Self-Directed Synthetic Dialogues and Revisions Technical Report
Nathan Lambert, Hailey Schoelkopf, Aaron Gokaslan, Luca Soldaini, Valentina Pyatkin, Louis Castricato
TL;DR
The paper addresses the scarcity of open, multi-turn synthetic data for fine-tuning language models by introducing Self-Directed Synthetic Dialogues (SDSD), a procedurally generated, topic-principled dialogue dataset created from open models (DBRX, Llama 2 70B, Mistral Large). SDSD uses an initial plan as a system prompt to guide self-chat between two instances of the same model, and employs a critique–revision loop to produce a SDSD-Revisions (SDSD-R) dataset that encodes preference data. Building on RLHF and Constitutional AI, the authors detail the data-creation workflow, model prompts, and evaluation of dialogue properties (e.g., turn length, principle violations).
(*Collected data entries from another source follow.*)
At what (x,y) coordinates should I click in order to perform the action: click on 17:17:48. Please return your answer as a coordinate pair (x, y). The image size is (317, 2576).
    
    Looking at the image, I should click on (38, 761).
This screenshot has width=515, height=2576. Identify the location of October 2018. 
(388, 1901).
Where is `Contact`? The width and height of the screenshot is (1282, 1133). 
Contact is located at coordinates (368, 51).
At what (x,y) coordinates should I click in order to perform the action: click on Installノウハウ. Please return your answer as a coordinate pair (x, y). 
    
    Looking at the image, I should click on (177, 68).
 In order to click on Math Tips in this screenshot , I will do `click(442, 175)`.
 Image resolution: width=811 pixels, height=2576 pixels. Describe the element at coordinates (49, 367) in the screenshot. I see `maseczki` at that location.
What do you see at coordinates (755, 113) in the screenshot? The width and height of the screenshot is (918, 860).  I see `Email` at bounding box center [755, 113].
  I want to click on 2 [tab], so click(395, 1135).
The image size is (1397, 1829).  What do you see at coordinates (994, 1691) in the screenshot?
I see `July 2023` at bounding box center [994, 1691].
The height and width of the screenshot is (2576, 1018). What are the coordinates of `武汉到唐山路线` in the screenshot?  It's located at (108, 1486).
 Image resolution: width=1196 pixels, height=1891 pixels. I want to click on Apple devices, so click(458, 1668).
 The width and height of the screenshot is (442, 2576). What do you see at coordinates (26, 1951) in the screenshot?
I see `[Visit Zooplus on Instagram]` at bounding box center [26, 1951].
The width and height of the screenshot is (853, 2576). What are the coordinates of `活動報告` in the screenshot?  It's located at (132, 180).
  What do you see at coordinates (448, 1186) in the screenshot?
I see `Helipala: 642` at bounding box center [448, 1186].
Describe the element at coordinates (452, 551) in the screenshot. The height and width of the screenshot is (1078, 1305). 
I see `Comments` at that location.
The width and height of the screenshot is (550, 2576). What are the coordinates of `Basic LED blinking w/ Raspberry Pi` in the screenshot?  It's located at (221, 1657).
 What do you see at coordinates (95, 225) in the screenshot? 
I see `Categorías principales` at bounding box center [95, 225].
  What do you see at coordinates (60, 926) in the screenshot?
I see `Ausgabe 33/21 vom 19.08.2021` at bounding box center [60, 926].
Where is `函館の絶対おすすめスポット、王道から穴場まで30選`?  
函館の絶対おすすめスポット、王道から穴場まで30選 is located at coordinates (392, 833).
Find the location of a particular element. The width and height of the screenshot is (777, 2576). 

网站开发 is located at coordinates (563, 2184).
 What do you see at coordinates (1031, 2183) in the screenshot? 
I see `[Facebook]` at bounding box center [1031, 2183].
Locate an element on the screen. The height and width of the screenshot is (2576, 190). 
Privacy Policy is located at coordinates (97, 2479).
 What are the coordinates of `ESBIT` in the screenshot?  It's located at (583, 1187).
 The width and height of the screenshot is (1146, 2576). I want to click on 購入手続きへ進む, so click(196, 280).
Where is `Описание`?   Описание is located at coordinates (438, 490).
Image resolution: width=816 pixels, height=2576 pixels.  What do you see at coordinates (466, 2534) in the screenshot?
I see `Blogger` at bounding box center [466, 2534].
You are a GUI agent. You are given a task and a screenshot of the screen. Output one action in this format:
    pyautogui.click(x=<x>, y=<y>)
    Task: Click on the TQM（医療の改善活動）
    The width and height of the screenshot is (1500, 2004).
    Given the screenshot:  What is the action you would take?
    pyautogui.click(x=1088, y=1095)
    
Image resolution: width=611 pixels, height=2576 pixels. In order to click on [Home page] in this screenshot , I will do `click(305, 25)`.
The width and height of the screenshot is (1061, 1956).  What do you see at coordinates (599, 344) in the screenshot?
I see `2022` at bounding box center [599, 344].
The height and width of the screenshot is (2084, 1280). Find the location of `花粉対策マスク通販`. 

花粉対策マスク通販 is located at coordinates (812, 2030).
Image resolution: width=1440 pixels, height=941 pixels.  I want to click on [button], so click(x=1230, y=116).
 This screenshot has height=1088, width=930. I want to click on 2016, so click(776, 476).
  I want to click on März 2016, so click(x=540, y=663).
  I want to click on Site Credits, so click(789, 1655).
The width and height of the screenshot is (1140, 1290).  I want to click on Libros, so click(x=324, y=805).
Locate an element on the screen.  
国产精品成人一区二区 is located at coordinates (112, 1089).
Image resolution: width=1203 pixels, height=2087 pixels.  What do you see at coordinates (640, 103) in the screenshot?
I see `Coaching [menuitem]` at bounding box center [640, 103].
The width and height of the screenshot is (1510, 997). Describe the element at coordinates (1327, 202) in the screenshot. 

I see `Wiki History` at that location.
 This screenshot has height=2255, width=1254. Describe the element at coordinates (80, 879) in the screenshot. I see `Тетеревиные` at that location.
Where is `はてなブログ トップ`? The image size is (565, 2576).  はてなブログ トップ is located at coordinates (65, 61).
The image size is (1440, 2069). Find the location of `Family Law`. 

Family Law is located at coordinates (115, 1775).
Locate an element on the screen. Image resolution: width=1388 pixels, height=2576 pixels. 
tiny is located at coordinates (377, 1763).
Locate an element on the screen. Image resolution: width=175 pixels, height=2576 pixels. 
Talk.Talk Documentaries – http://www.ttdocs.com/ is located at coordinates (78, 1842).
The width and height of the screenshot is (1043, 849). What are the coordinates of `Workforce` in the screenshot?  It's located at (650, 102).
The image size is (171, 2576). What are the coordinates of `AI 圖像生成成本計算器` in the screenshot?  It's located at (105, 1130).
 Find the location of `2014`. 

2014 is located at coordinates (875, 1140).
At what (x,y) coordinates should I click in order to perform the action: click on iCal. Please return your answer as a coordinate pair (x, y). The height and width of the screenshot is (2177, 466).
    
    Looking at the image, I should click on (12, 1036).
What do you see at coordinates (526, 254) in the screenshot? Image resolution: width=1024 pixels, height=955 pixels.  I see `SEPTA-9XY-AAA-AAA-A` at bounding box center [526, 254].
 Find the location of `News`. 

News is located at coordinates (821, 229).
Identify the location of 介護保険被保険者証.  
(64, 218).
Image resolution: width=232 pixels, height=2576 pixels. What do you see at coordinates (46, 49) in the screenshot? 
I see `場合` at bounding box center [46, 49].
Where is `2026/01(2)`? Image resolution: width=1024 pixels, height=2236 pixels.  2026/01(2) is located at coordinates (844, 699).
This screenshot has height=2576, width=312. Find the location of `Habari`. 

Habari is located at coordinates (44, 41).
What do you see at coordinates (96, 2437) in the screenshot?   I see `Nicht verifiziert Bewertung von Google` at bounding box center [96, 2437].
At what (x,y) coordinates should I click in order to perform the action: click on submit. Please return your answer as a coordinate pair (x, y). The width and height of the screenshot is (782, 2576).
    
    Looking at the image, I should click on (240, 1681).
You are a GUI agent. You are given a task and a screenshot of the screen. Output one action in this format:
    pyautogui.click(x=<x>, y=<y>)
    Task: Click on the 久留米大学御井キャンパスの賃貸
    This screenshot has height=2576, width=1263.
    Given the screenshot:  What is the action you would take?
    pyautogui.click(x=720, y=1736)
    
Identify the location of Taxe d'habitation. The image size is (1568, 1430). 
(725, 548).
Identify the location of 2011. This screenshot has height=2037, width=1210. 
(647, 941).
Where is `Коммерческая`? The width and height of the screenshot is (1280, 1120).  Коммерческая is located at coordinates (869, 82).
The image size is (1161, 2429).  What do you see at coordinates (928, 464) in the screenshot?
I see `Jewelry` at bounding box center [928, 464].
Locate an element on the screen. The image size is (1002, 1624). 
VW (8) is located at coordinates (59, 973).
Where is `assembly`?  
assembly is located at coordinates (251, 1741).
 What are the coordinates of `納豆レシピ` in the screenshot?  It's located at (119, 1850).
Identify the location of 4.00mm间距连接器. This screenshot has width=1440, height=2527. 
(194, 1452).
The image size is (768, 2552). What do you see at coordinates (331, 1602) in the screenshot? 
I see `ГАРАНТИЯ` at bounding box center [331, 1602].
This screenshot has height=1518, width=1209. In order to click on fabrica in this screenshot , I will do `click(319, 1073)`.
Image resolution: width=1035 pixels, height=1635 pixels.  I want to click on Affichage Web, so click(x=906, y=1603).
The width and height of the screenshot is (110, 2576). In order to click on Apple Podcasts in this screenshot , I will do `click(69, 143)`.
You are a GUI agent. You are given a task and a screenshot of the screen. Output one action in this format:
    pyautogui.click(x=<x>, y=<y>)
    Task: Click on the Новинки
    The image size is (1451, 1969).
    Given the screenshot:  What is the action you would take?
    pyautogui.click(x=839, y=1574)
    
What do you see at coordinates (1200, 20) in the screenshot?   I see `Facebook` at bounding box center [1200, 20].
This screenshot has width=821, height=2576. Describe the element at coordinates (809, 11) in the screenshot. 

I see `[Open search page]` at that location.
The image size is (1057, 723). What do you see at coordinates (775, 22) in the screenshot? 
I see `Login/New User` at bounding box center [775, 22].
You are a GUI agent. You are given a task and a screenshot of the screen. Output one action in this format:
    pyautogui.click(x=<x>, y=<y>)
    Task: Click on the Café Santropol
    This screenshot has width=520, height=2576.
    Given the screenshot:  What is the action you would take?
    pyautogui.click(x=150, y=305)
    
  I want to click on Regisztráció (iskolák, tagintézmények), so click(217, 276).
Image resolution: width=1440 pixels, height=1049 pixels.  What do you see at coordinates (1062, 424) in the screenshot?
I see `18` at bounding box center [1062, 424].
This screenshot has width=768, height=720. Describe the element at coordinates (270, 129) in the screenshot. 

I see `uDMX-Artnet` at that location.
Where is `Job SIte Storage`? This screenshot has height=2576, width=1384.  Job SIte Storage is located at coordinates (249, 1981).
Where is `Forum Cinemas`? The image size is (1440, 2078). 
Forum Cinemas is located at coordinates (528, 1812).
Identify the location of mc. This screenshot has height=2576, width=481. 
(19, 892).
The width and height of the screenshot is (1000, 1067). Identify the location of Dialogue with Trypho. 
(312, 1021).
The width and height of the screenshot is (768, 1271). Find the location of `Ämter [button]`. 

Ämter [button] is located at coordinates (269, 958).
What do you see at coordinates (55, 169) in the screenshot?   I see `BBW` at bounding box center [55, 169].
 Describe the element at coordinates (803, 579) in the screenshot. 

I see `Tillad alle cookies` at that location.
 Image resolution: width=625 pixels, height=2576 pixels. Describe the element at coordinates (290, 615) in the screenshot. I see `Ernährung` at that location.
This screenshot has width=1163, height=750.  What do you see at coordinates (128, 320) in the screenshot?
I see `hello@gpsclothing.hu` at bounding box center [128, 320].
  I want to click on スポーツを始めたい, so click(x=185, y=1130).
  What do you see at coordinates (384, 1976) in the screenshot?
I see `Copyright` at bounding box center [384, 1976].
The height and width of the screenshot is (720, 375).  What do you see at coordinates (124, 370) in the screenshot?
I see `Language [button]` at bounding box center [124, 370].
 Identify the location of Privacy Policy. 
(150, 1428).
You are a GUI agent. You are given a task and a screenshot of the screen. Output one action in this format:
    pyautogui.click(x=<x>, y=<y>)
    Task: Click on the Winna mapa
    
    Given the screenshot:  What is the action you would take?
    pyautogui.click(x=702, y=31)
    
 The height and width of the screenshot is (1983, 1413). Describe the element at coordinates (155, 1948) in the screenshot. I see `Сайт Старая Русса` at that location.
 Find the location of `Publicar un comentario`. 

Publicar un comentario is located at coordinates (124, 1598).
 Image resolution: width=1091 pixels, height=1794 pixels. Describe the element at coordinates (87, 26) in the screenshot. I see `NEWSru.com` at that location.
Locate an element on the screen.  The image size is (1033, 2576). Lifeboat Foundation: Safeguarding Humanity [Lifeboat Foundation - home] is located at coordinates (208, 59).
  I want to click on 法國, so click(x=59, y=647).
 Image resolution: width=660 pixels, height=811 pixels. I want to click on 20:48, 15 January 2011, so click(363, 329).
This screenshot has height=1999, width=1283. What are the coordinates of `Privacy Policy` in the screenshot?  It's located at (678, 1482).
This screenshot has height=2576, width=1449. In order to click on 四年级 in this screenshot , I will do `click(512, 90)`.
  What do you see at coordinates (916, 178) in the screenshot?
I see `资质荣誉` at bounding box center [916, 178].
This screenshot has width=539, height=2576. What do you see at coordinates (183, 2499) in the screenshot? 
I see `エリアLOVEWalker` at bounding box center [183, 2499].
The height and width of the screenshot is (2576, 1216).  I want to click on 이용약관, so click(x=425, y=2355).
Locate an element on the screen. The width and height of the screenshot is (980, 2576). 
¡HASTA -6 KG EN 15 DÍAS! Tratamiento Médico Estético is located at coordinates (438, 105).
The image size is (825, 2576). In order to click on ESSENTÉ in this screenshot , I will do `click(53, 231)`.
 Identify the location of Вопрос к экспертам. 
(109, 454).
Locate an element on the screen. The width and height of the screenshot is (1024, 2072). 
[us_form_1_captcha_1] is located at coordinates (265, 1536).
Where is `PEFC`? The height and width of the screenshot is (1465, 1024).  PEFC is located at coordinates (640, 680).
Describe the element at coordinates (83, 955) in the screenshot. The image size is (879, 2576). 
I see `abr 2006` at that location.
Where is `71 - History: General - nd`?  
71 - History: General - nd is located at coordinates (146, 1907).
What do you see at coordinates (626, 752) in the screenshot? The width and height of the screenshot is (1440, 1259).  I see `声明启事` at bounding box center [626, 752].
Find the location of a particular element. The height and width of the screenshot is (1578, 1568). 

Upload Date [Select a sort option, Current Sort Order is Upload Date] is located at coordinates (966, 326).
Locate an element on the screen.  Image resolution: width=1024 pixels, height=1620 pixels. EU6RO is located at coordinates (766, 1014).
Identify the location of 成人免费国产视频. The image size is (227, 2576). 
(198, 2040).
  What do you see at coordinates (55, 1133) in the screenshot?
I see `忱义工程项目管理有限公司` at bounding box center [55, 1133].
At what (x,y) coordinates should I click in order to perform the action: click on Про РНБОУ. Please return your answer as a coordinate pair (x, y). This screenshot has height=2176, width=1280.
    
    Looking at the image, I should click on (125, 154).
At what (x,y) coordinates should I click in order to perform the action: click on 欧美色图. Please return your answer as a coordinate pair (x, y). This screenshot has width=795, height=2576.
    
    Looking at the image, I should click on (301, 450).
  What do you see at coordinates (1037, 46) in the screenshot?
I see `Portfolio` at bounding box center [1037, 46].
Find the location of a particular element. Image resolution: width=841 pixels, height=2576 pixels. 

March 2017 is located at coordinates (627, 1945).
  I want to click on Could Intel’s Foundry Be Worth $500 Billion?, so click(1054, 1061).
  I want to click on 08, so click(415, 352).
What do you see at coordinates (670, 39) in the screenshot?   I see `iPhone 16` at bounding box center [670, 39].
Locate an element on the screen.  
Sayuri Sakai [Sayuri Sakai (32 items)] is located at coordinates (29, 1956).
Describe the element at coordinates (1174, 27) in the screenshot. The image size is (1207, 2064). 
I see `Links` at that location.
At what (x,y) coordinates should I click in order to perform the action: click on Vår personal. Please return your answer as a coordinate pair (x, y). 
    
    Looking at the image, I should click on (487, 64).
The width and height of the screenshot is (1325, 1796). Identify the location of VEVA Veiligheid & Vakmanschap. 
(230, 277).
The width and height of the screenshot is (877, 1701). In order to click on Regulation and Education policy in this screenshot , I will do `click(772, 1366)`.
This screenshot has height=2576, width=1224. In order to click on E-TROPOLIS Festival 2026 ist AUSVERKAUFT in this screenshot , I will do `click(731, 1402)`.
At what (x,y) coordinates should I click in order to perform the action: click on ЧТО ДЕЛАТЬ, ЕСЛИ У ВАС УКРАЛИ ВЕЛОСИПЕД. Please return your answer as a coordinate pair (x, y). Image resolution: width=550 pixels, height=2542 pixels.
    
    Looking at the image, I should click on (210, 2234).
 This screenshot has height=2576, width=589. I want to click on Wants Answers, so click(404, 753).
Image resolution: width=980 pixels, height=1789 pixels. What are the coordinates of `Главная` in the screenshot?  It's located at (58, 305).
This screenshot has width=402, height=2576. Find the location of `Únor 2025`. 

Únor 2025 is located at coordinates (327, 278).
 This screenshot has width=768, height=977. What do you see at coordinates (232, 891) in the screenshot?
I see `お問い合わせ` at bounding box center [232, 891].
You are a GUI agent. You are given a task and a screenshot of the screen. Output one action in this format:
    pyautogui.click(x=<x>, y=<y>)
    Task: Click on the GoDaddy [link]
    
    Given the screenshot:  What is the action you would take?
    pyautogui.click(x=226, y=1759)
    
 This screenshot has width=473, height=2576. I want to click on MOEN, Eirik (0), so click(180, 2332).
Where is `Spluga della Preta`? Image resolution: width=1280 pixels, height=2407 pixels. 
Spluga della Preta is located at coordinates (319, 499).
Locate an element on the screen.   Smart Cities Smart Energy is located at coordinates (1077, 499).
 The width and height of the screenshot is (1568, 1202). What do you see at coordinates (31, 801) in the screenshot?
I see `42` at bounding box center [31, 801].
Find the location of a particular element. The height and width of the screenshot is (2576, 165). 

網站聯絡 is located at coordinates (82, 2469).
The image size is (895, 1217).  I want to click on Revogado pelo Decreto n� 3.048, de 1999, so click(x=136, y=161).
The work demonstrates the feasibility of generating long-form, open-model synthetic data and discusses practical considerations, limitations, and future directions for employing SDSD/SDSD-R in open-model fine-tuning and alignment research.
Abstract
Synthetic data has become an important tool in the fine-tuning of language models to follow instructions and solve complex problems. Nevertheless, the majority of open data to date is often lacking multi-turn data and collected on closed models, limiting progress on advancing open fine-tuning methods. We introduce Self Directed Synthetic Dialogues (SDSD), an experimental dataset consisting of guided conversations of language models talking to themselves. The dataset consists of multi-turn conversations generated with DBRX, Llama 2 70B, and Mistral Large, all instructed to follow a conversation plan generated prior to the conversation. We also explore including principles from Constitutional AI and other related works to create synthetic preference data via revisions to the final conversation turn. We hope this work encourages further exploration in multi-turn data and the use of open models for expanding the impact of synthetic data.